■ Task directions ■
Below are some records. Return exactly the lines from the one containing "Module (108, 22)" through the one containing "java.desktop (128, 129)", both included, and only those.

■ Data to examine ■
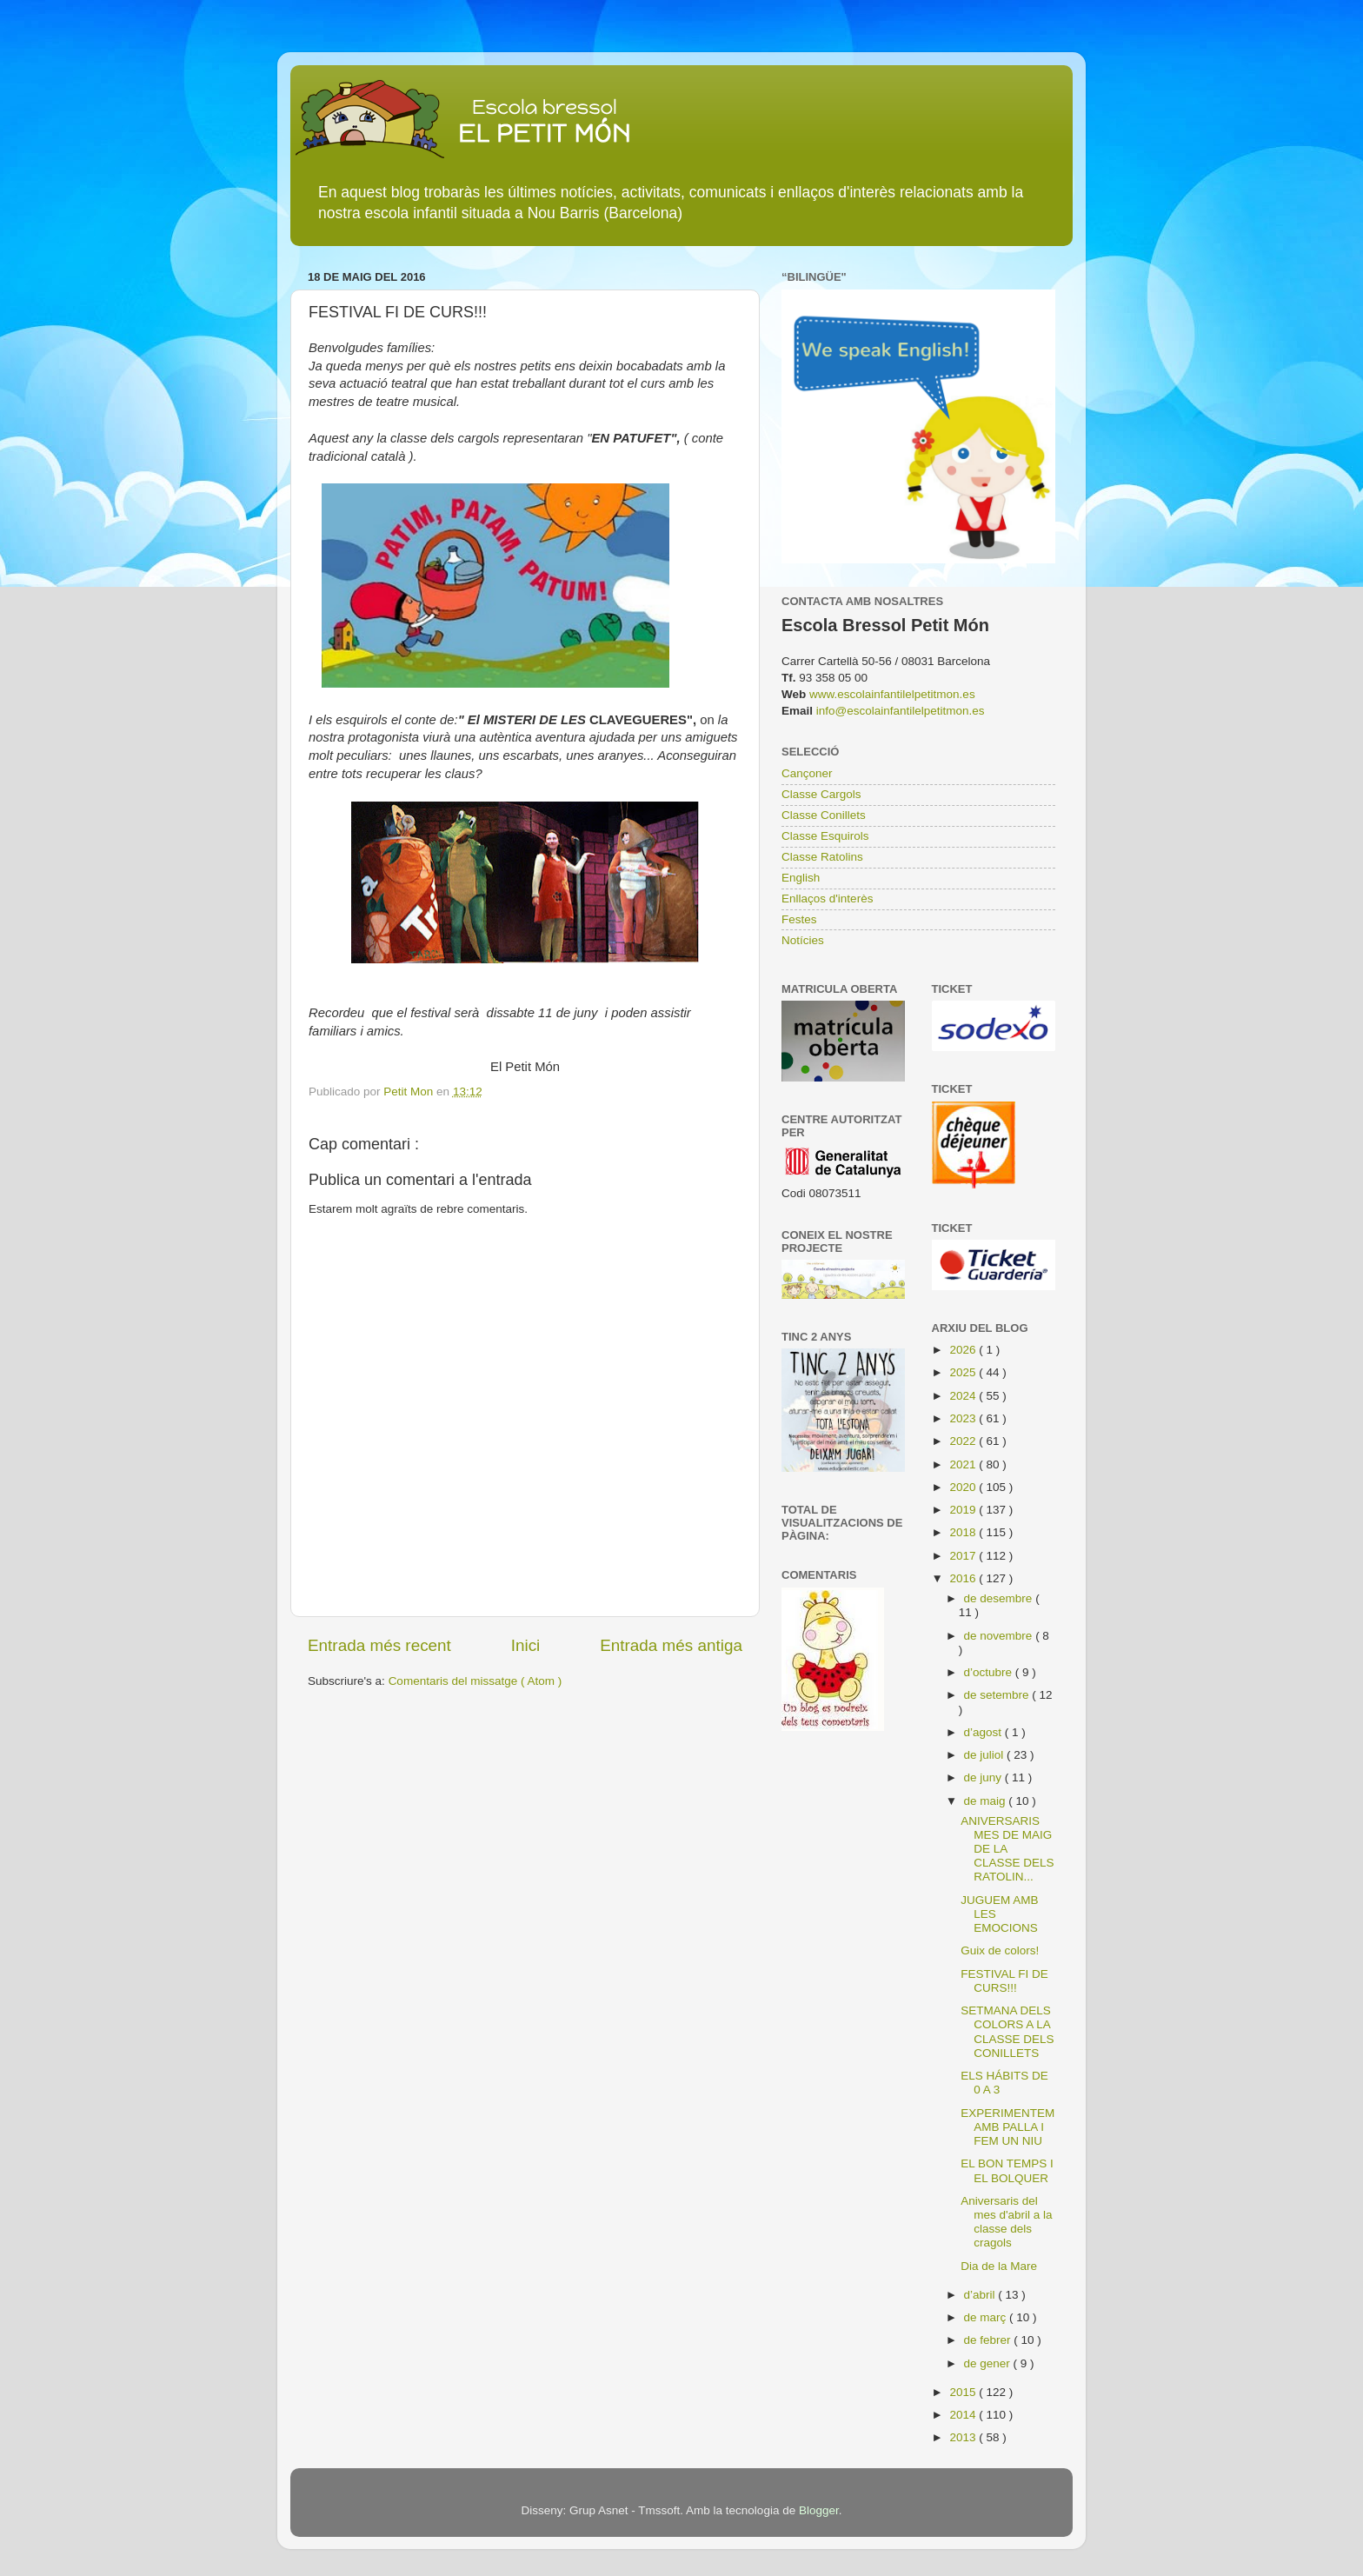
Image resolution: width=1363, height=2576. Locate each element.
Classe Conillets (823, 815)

...

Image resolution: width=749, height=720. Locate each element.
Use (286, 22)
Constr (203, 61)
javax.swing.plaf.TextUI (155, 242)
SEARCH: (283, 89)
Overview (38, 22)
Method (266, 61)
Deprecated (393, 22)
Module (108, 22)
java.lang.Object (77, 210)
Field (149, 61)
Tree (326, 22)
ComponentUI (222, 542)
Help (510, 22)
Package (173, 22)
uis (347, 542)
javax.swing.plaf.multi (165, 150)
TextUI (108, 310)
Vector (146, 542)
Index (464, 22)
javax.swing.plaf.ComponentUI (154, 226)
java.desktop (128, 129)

* * *

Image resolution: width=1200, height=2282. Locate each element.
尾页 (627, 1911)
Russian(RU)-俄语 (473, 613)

■ Written answer ■
Module (108, 22)
java.lang.Object (77, 210)
Field (149, 61)
Tree (326, 22)
ComponentUI (222, 542)
Help (510, 22)
Package (173, 22)
uis (347, 542)
javax.swing.plaf.multi (165, 150)
TextUI (108, 310)
Vector (146, 542)
Index (464, 22)
javax.swing.plaf.ComponentUI (154, 226)
java.desktop (128, 129)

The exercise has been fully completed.